John Mackey: I think the zero-sum worldview is the predominate one. I think it’s something we’ve evolved with this idea that there is a limited fixed pie and we have to distribute that pie in an equal fair way, that no one should get unfair large pieces of that pie and if someone is getting a bigger piece, necessarily someone else may be getting a smaller piece since there is a finite amount of pie to go around. I also think it comes from our competitive sports, in that in competitive sports there is a winner and there is a loser. And so we play games, we play sports all our lives, so we’ve come to believe that in the zero-sum worldview that some are winners and some are losers and then we... in a just society then there should be no losers. There should be... so we need to limit the pieces of the pie anyone gets, so that everyone can have a fair and just piece of the pie.
So I reject that. I don’t think there is a necessarily a fixed pie. The beauty of capitalism, the beauty of "conscious capitalism" is the realization that the pie can grow, that through voluntary exchange and through the value creation that happens when the stakeholders voluntarily cooperate and voluntarily exchange with each other is that the pie grows larger. And so there is more to distribute and that distribution takes place through the market processes, through the exchange process as each of the traders of course wants to get a bigger piece for themselves and competition sort of ultimately determines the percentages that each of the different constituencies or stakeholders gets in the exchanges.

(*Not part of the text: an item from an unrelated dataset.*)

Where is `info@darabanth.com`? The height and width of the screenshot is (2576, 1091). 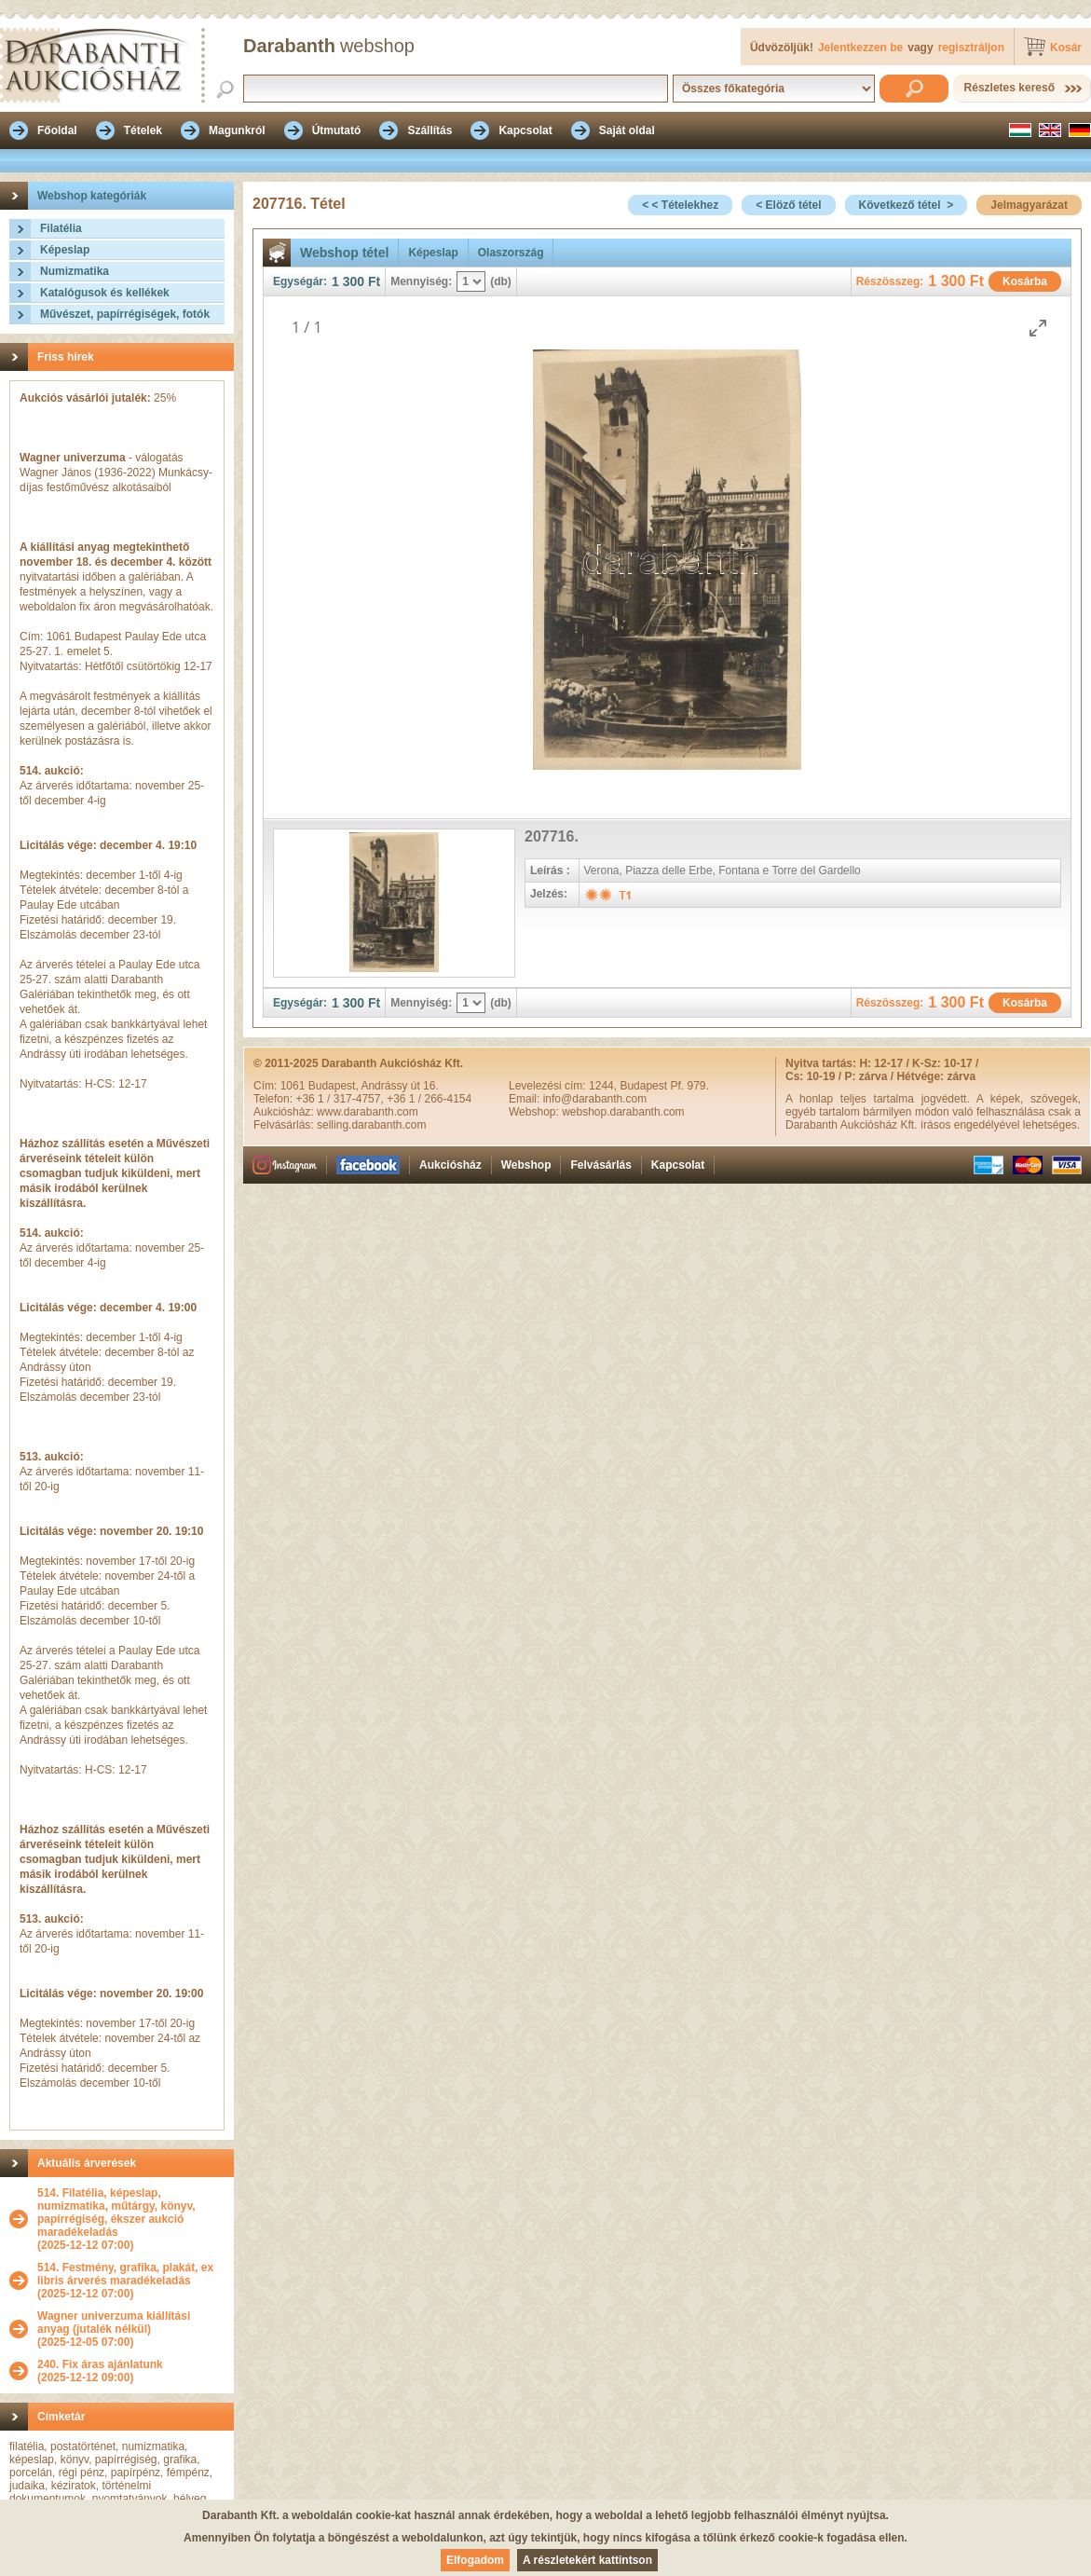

But that is a growing pie and it’s a win, win, win, win, win game and that turns me on. I'm very fired up and excited about that because it means human flourishing isn’t trapped in some type of a limited set of constraints. It means we can innovate and create our ways out of any of these traps, any of these sort of… I can’t remember or think of the phrase right now. I'm trying to recall, but.... this idea that we’re in some type of trap of limited resources and the only limitations we have are the limitations of human creativity, human imagination and intellectual capital that has been accumulated. As we continue to gain intellectual capital and as human creativity is unleashed and human entrepreneurship is unleashed then the new innovations, the new creativity that expresses itself through the marketplace, through capitalism allows us to solve problems that previously were thought to be unsolvable and humans continue on the upward spiral.

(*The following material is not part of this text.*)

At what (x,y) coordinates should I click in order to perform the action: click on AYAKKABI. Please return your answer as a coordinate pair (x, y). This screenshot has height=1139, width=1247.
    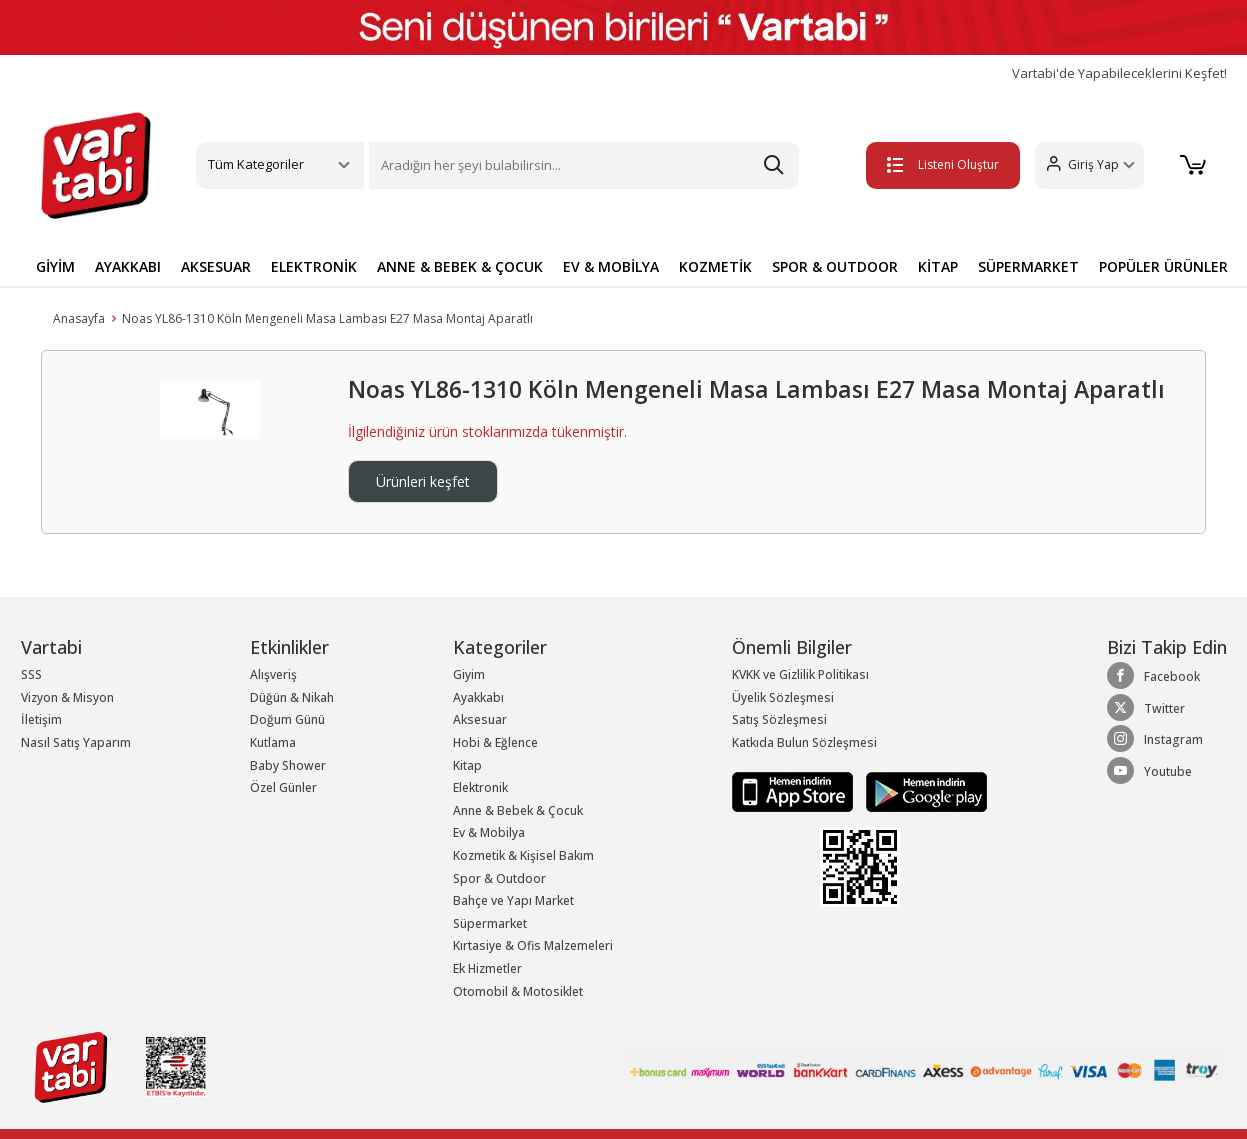
    Looking at the image, I should click on (128, 266).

I mean, a great example of this is people are very focused oftentimes on the fact that there is still a billion people on this planet that, say, live on less than a dollar a day. And that is certainly is a terrible tragedy, but if you put that in historical context that is about 15% of the people, 15, 16. 17, less than 20% of the people alive on the planet live on less than a dollar a day whereas 200 years ago 85% of the people alive on the planet earth lived on less than a dollar a day and that is in today’s dollars adjusted for inflation, so poverty has always been the default condition of the human race. What is unprecedented is not poverty—what is unprecedented is wealth. Wealth for not a few, but prosperity for literally billions of people. Every year now we see hundreds of millions of people escape from poverty just in two countries, China and India. It is the greatest revolution in human prosperity in all of human history. It’s all occurred in the last 20 years and it’s a fact that you almost never see reported in the media. Instead we tend to focus still on the remaining people that are poor and we’re back on our zero-sum game that somehow or another that is because other people are greedy and selfish and they’re keeping these poor people down. Rather than seeing poverty lessen through capitalism and through free market expansion, we tend to condemn the very thing that is allowing people to escape from poverty as the cause of the poverty. And it’s ridiculous. Capitalism and free markets are what is going to allow us to escape from poverty.

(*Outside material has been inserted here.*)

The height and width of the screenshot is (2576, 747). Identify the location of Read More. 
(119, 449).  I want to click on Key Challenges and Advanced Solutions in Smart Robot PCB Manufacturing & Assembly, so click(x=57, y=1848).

Mohammad Yunus likes to say that by the end of the 21st century poverty will be something that we only see in museums, that it will be something people look back and say, “Gosh we used to have poor people, how is that even possible?” And I do think that is the future of humanity if we don’t totally mess it up. That we are going to continue to learn, we’re going to have our intellectual capital spread, we’re going to unleash the human creativity—because I do believe humans have limitless creativity—and we’re going to solve a lot of these problems that are holding us back now and humanity is going to continue its upwards spiral and we are going to eliminate poverty. I think there are people alive today—I perhaps will not live to see the end of it—but there are young people alive today that will probably see the virtual end of poverty in the human race in the 21st century.